#### [Transcribed page contents]
►
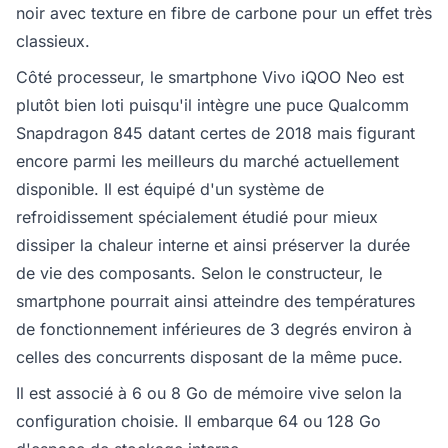
noir avec texture en fibre de carbone pour un effet très
classieux.
Côté processeur, le smartphone Vivo iQOO Neo est
plutôt bien loti puisqu'il intègre une puce Qualcomm
Snapdragon 845 datant certes de 2018 mais figurant
encore parmi les meilleurs du marché actuellement
disponible. Il est équipé d'un système de
refroidissement spécialement étudié pour mieux
dissiper la chaleur interne et ainsi préserver la durée
de vie des composants. Selon le constructeur, le
smartphone pourrait ainsi atteindre des températures
de fonctionnement inférieures de 3 degrés environ à
celles des concurrents disposant de la même puce.
Il est associé à 6 ou 8 Go de mémoire vive selon la
configuration choisie. Il embarque 64 ou 128 Go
◄
#### [PROBLEM REQUIREMENTS]
From the entries above, copy every line containing the word "smartphone".

#### [ANSWER SECTION]
Côté processeur, le smartphone Vivo iQOO Neo est
smartphone pourrait ainsi atteindre des températures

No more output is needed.